WHAT YOU ARE ASKED TO DO: Print nothing but the lines below starting at the line that holds "Investasi Rp314 Triliun" and ending at the line that holds "John Herdman Bikin Terkejut! Para", including both, each exactly as written.

SOURCE DATA:

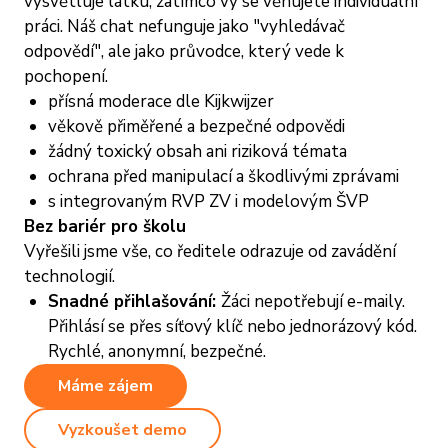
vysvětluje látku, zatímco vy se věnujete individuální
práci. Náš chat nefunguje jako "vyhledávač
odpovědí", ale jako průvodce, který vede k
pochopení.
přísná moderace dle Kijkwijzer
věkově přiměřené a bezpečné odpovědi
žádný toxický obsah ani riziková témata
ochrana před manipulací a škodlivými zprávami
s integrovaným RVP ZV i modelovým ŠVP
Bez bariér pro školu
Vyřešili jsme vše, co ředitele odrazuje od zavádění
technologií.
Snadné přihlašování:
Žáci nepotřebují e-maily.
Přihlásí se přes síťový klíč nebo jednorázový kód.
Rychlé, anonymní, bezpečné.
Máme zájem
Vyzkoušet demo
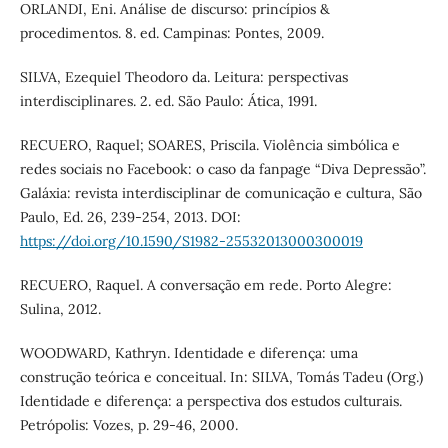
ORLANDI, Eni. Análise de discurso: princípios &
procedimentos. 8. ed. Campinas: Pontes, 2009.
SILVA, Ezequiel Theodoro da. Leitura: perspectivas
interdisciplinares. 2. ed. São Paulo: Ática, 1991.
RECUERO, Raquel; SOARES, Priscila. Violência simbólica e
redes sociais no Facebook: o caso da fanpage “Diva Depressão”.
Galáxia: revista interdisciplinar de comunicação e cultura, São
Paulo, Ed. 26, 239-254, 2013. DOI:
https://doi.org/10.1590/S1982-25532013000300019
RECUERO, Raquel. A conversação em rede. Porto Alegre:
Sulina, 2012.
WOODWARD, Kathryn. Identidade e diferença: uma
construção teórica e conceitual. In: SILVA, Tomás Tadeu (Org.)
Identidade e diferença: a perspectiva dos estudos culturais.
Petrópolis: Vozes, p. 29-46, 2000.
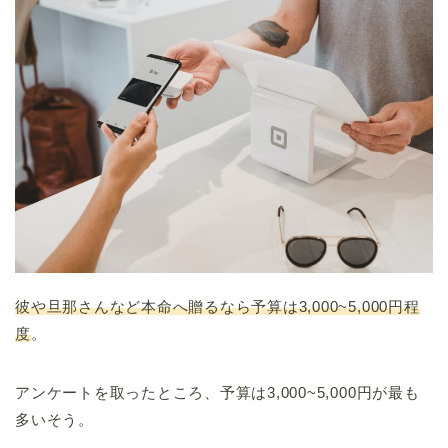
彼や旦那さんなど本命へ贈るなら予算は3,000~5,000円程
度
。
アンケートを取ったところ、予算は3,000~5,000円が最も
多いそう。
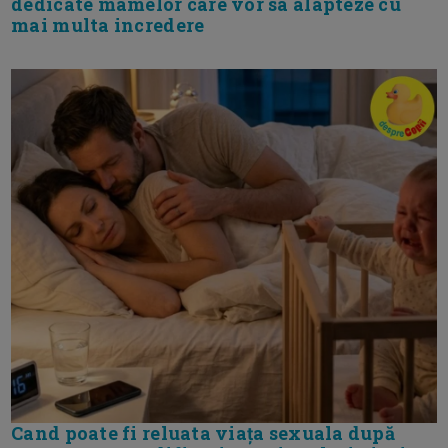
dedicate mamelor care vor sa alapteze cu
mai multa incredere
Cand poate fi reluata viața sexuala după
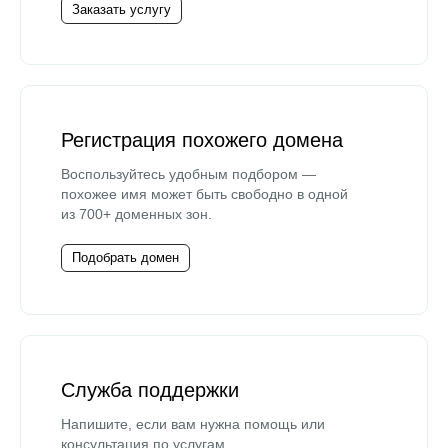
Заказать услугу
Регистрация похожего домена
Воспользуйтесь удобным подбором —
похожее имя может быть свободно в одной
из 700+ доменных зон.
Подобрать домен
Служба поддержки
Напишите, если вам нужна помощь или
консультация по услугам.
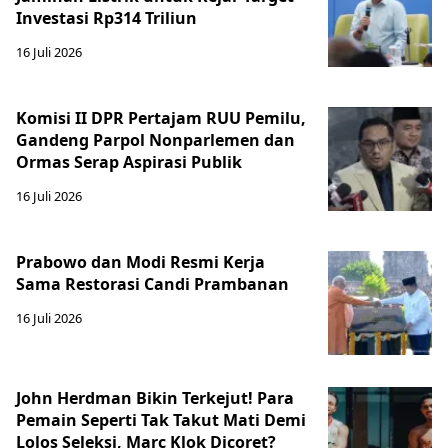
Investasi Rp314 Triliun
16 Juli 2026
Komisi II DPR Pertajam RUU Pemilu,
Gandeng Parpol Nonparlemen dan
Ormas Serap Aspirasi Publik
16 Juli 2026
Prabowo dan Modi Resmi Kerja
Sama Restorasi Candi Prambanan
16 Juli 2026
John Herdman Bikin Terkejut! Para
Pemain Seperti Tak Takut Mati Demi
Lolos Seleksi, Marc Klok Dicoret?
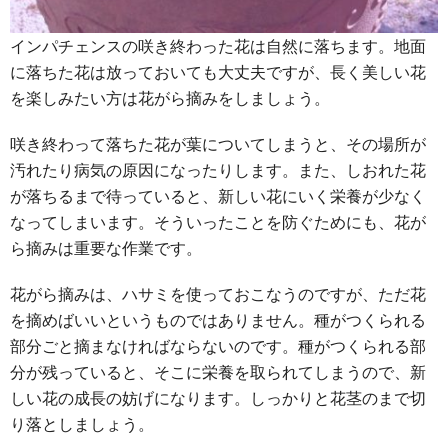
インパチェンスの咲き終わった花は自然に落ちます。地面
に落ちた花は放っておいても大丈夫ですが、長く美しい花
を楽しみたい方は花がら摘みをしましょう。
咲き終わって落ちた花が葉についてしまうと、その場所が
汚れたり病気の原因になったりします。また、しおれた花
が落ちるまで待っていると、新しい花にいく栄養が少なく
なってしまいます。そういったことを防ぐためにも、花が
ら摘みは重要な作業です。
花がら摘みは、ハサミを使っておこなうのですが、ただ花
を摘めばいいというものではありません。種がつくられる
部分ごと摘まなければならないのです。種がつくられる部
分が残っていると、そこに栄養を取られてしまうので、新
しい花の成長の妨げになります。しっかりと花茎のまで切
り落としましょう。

TASK ANSWER:
Investasi Rp314 Triliun
16 Juli 2026
Komisi II DPR Pertajam RUU Pemilu,
Gandeng Parpol Nonparlemen dan
Ormas Serap Aspirasi Publik
16 Juli 2026
Prabowo dan Modi Resmi Kerja
Sama Restorasi Candi Prambanan
16 Juli 2026
John Herdman Bikin Terkejut! Para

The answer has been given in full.